Pub Date: Sept. 6th, 2011
ISBN: 978-0-307-74329-9
Publisher: Vintage

More buried treasure from the French author killed at Auschwitz in 1942 and re-discovered in 2006; this story of a middle-class family roiled by love and war was posthumously published in 1947.

Saint-Elme in Normandy is a company town that revolves around a paper factory owned by the Hardelots. Their patriarch in the early 20th century is Julien, a domestic tyrant who has arranged the marriage of his grandson Pierre to the wealthy orphan Simone. Stability and propriety—these are his watchwords. But he has misjudged the spirited Pierre, in love with the equally spirited but less socially elevated Agnès, also being married off. The pleasure here comes from Némirovsky’s dissection of the haute bourgeoisie: she knows these people, their secret selves. Gossip spreads about the lovers’ innocent goodbyes in the woods. A scandal! Both engagements are broken off. Julien disowns his grandson; Pierre marries Agnès in Paris, a haven from the stifling conventions of Saint-Elme.

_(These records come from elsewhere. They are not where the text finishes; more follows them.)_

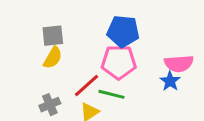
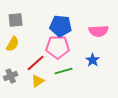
gray square: (53, 36) -> (16, 20), moved
pink semicircle: (179, 64) -> (99, 31), moved
green line: (111, 94) -> (64, 71), moved, turned -30

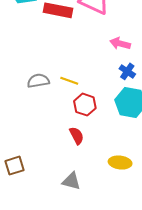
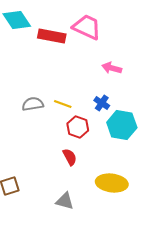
blue cross: (127, 71) -> (102, 103), moved
yellow ellipse: (120, 163) -> (112, 183), size x1.4

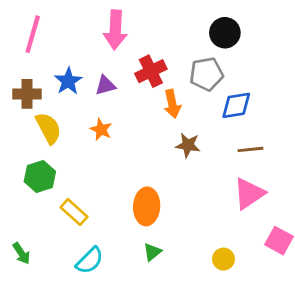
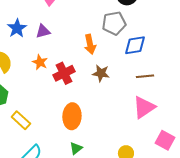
red cross: (151, 71) -> (64, 73), moved

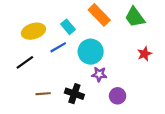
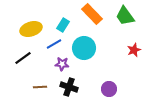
cyan rectangle: (68, 27) -> (63, 25), turned 72
purple star: (99, 74) -> (62, 64), moved

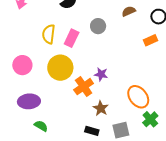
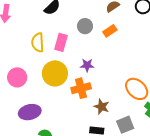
orange rectangle: (151, 40) -> (110, 31), moved
purple star: (101, 74) -> (87, 65), moved
orange cross: (84, 87) -> (81, 88), turned 30

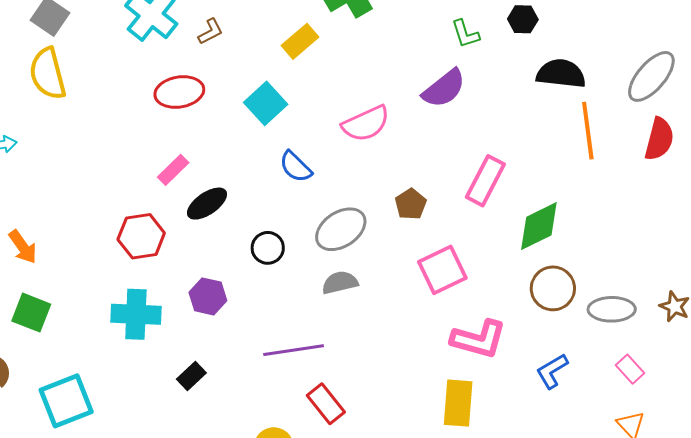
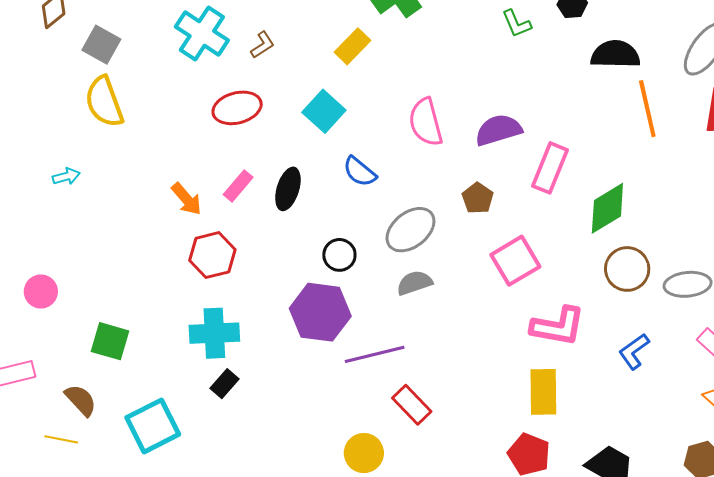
purple semicircle: (444, 89) -> (498, 130), moved, turned -153
pink semicircle: (366, 124) -> (426, 122), turned 105
black ellipse: (207, 204) -> (288, 189), moved, turned -33
orange arrow: (23, 247) -> (186, 199), moved
purple hexagon: (208, 296) -> (320, 312), moved, size x1.6
black rectangle: (191, 376) -> (224, 384), moved

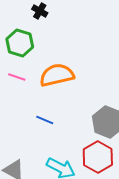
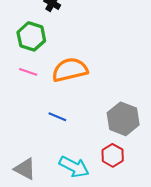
red hexagon: (98, 157) -> (113, 155), size x0.7

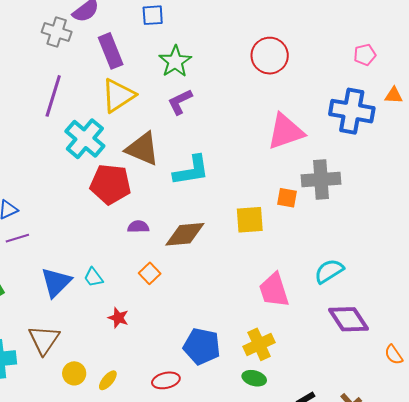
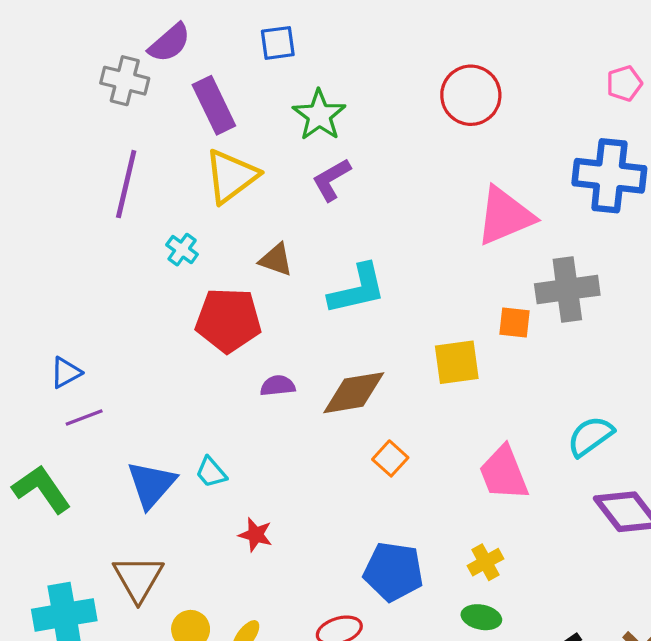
cyan cross: (85, 139) -> (182, 250), size x0.5
brown triangle: (142, 149) -> (276, 260), size x0.6
orange square: (150, 273) -> (390, 458), moved
yellow cross: (259, 344) -> (485, 562), size x0.7

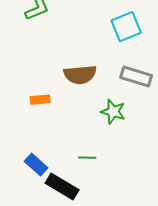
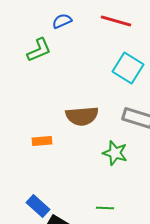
cyan square: (126, 27) -> (128, 68), turned -36
green line: (87, 158) -> (105, 208), moved

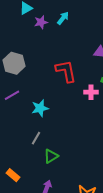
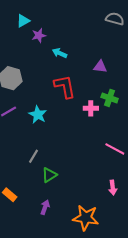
cyan arrow: (63, 18) -> (60, 53), moved, turned -104
cyan star: (40, 108) -> (38, 115), moved, turned -30

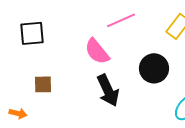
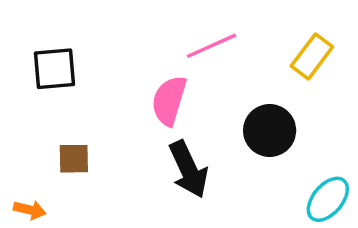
pink semicircle: (97, 51) -> (169, 101), turned 56

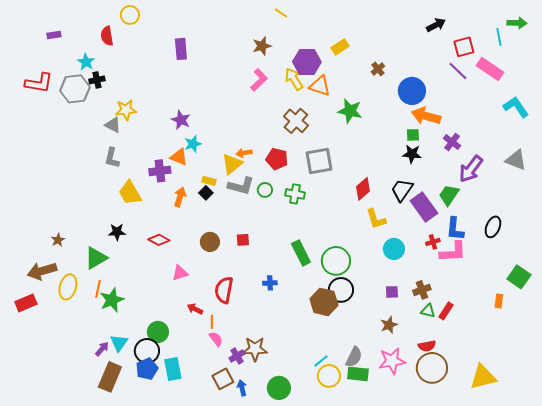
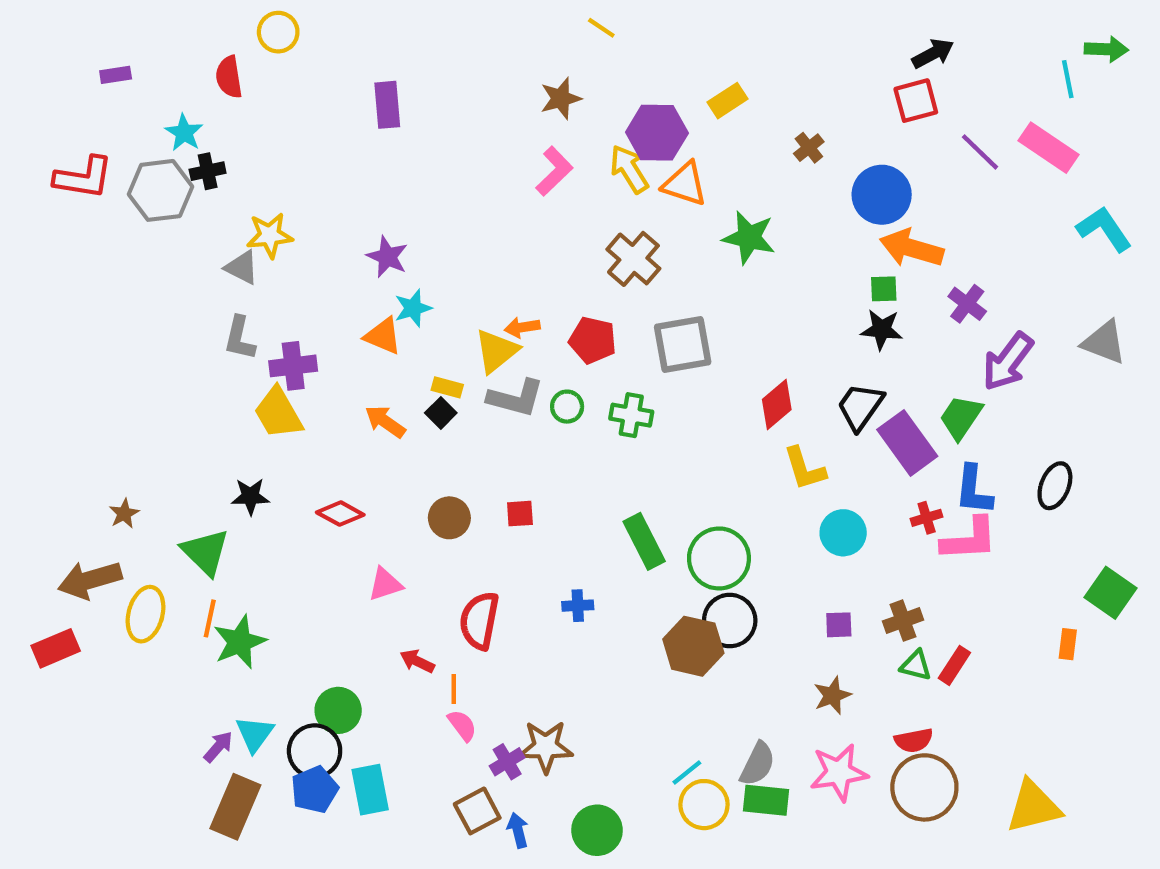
red square: (464, 47) -> (916, 101), moved
purple cross: (160, 171) -> (293, 366), moved
orange arrow: (180, 197) -> (385, 422), turned -72
green triangle: (96, 258) -> (205, 552), turned -45

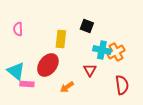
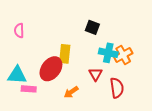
yellow rectangle: (61, 39) -> (65, 54), moved
cyan triangle: (16, 71) -> (17, 75), turned -36
red semicircle: (122, 85) -> (117, 88), moved

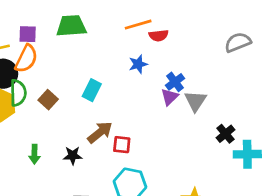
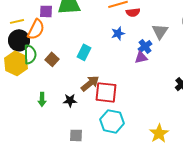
purple square: (28, 34) -> (46, 11), moved
purple triangle: (170, 97) -> (141, 57), turned 32
gray triangle: (195, 101) -> (160, 31), moved
red square: (122, 145) -> (106, 92), size x1.6

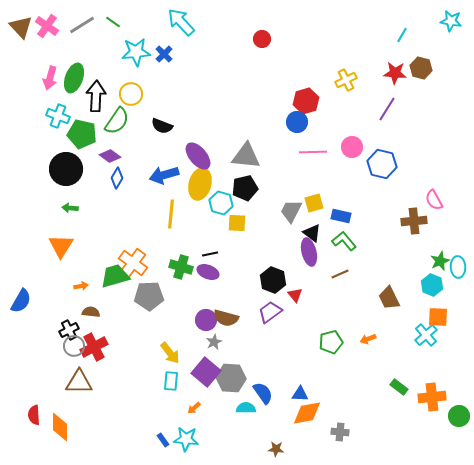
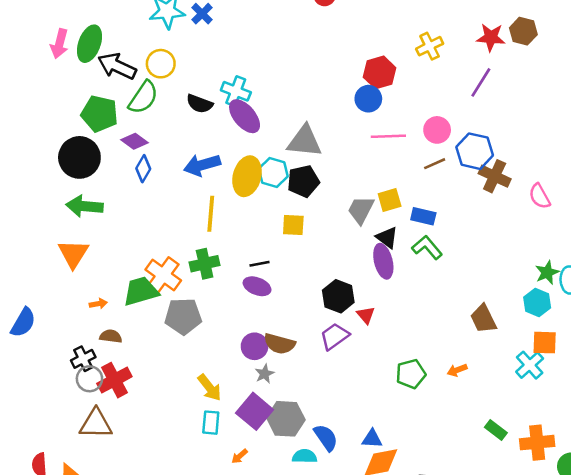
black arrow: (96, 96) -> (117, 66), turned -68
cyan cross: (58, 116) -> (236, 91), moved
purple ellipse: (198, 156) -> (245, 116), moved
cyan hexagon: (221, 203) -> (273, 172), moved
green arrow: (70, 208) -> (84, 206), size x1.8
brown cross: (414, 221) -> (495, 176), moved, turned 30
green cross: (181, 267) -> (205, 264), moved, turned -30
brown line: (340, 274) -> (435, 164), moved

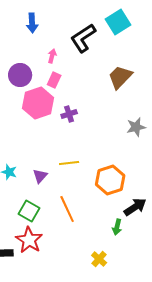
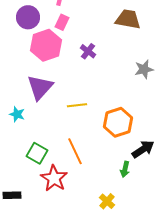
brown trapezoid: (120, 77) -> (128, 19), turned 56
purple cross: (69, 114) -> (88, 51), moved, turned -35
purple triangle: (40, 176) -> (40, 87), moved, size x1.8
red star: (29, 240) -> (54, 178), moved

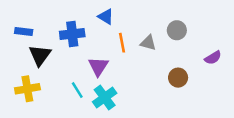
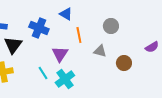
gray circle: (177, 30) -> (111, 26), moved
blue cross: (72, 34) -> (39, 28), turned 30
gray triangle: (148, 43) -> (100, 51), moved

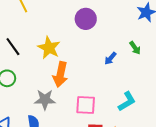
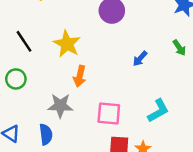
green arrow: (135, 48) -> (179, 48), moved
orange arrow: (60, 74) -> (80, 76), size x0.7

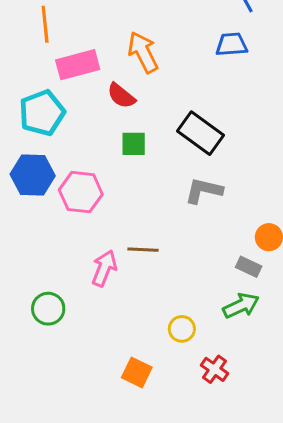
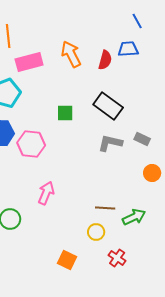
red semicircle: (121, 96) -> (105, 60), moved, turned -114
brown line: (143, 250) -> (105, 208), moved
gray rectangle: (249, 267) -> (142, 139), moved

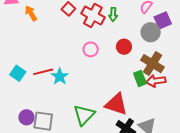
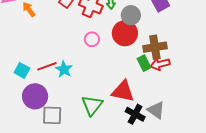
gray circle: (151, 32) -> (131, 15), moved
red circle: (124, 47) -> (125, 33), size x1.6
brown cross: (152, 64) -> (155, 47), turned -35
purple circle: (26, 117) -> (35, 96), moved, size x1.6

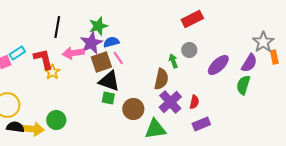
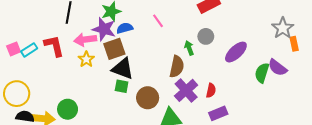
purple star: (91, 43) -> (104, 29), turned -30
cyan rectangle: (17, 53) -> (29, 50), moved
pink line: (118, 58) -> (158, 21), moved
purple semicircle: (249, 63) -> (278, 68), moved, turned 96
yellow star: (52, 72) -> (86, 59), moved

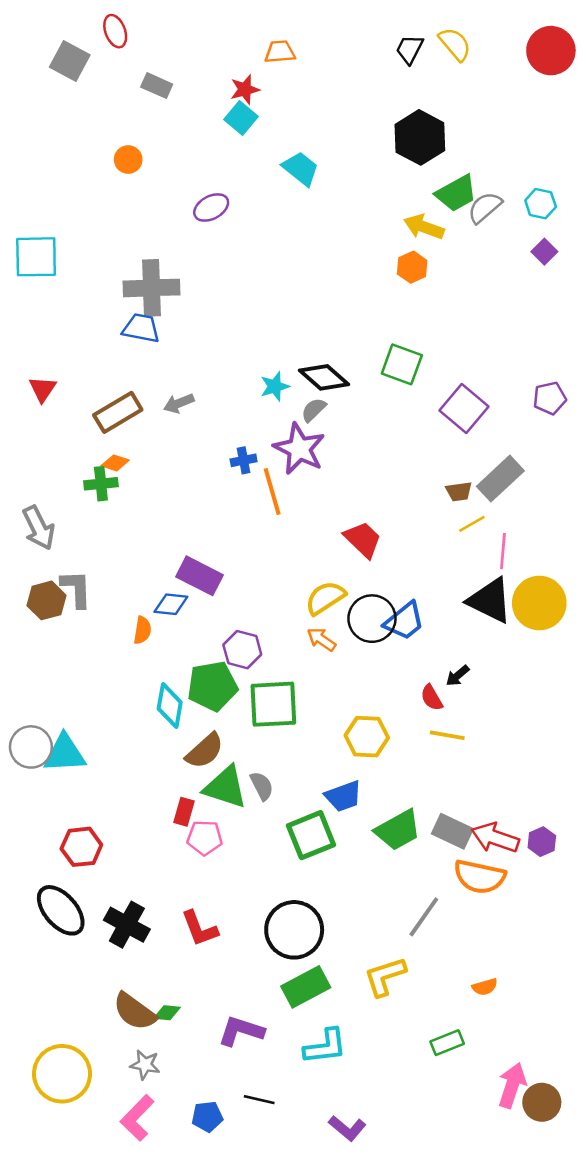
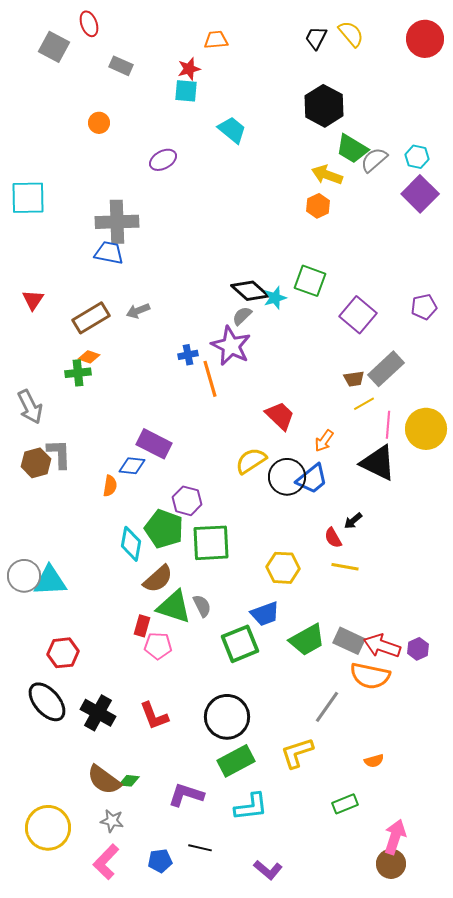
cyan square: (241, 118) -> (186, 91), turned -35
green trapezoid: (456, 193) -> (352, 149), turned 60
purple square: (544, 252) -> (420, 194), size x1.8
cyan star: (275, 386) -> (275, 298), moved
yellow circle: (539, 603) -> (426, 429), moved
orange arrow: (321, 639) -> (324, 441), moved, turned -90
green pentagon: (212, 686) -> (164, 529), turned 30
brown circle: (542, 1102) -> (391, 864), moved

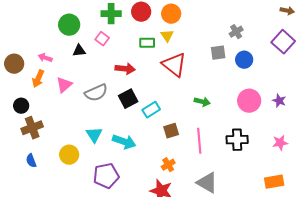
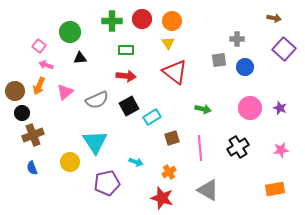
brown arrow: (287, 11) -> (274, 18), moved
gray cross: (236, 32) -> (237, 39), turned 32
pink square: (102, 39) -> (39, 46), moved
green rectangle: (147, 43) -> (126, 50), moved
brown circle: (14, 64) -> (15, 91), moved
cyan triangle: (94, 135) -> (95, 142), size x1.5
black cross: (237, 140) -> (238, 147), turned -30
cyan arrow: (124, 142) -> (136, 162), moved, size x0.6

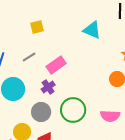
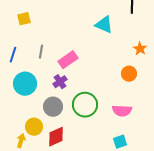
yellow square: (37, 27) -> (24, 19), moved
gray line: (29, 57) -> (41, 52), turned -48

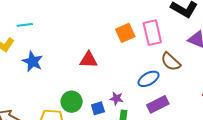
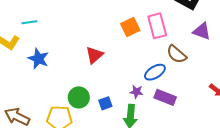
red triangle: (89, 60) -> (94, 55), turned -42
purple star: (116, 98) -> (136, 92), moved
purple rectangle: (158, 104) -> (165, 97), turned 50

Némirovsky excels at mordant characterizations, but her depiction of devoted couples is equally convincing, and these young people, romantic realists, make a marriage strong enough to survive a chaotic future; it anchors the novel. That chaos arrives with World War I. Roads are choked with refugees. Saint-Elme and its factory are destroyed, but Julien rebuilds and reconciles with Pierre, for the boy has fought a good war. The inter-war years see Pierre’s discarded fiancée Simone emerge as a power at the factory (capital counts), though her own marriage is difficult. Her rebellious daughter will fall for Pierre’s son Guy, another potential scandal. All too soon war returns, Saint-Elme and the factory are destroyed again, but Pierre and Agnès rise to the occasion. The novel has its flaws. Some characters are undeveloped; the final section is rushed. Yet they are more than outweighed by the author’s almost Tolstoyan sweep, and her vision of a society refracted through one family under siege. For English-language readers, the best introduction to Némirovsky’s work.